また、重症の歯周病を放置しておくと、2型糖尿病を発症するリスクが高くなります。その理由として、慢性炎症が考えられています。肺炎やインフルエンザは急性の炎症性疾患ですが、歯周病は慢性的な炎症を引き起こします。この慢性的な炎症がおこると、血糖を下げるインスリンというホルモンの働きが悪くなります。これをインスリン抵抗性と言います。その結果、血糖が上がりやすくなる理由と考えられています。

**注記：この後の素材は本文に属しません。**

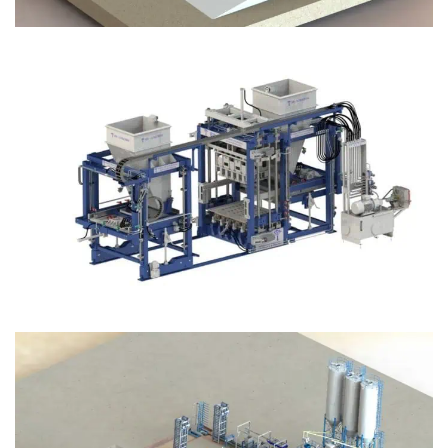
Block Plant – BM12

重症の歯周病を放置しておくと、インスリン抵抗性や慢性的な炎症を介して、狭心症や心筋梗塞を引き起こしたり、腎臓が悪くなるリスクが高まります。逆に、糖尿病で血糖コントロールが不良になると、抵抗力が低下し、歯周病菌に感染しやすくなります。
つまり、歯周病があると高血糖になりやすく、糖尿病があると小歯周病になりやすく、双方向性な病態と考えられています。それでは、歯周病予防をすれば、糖尿病予防につながるのでしょうか? 残念ながら、その答えにつながる研究はまだ行われていません。しかし、糖尿病を持っている人が歯周病の治療をすると血糖コントロールは良くなる可能性があります。

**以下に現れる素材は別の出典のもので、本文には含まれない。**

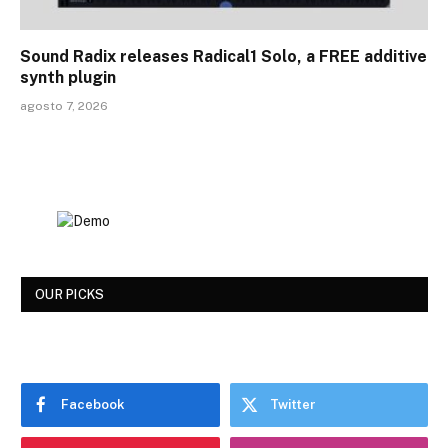
Sound Radix releases Radical1 Solo, a FREE additive
synth plugin
agosto 7, 2026
OUR PICKS
Facebook
Twitter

基本は正しい歯磨きです。1日に1回以下の人に比べ、2回以上の人はメタボリックシンドロームや慢性炎症が起こりにくくなります。朝だけでなく、昼と夜にも歯磨きができるといいですね。歯磨きだけでは取り除くことができない歯石については、歯科医院でスケーリングやルートプレーニングという歯周病の治療があります。スケーリングとは、スケーラーという器具を用いて歯にこびりついた歯石を除去する歯周病の治療法です。ルートプレーニングとは、キュレットという器具を用いて歯茎の内部に入り込んだ歯石を除去する歯周病の治療法です。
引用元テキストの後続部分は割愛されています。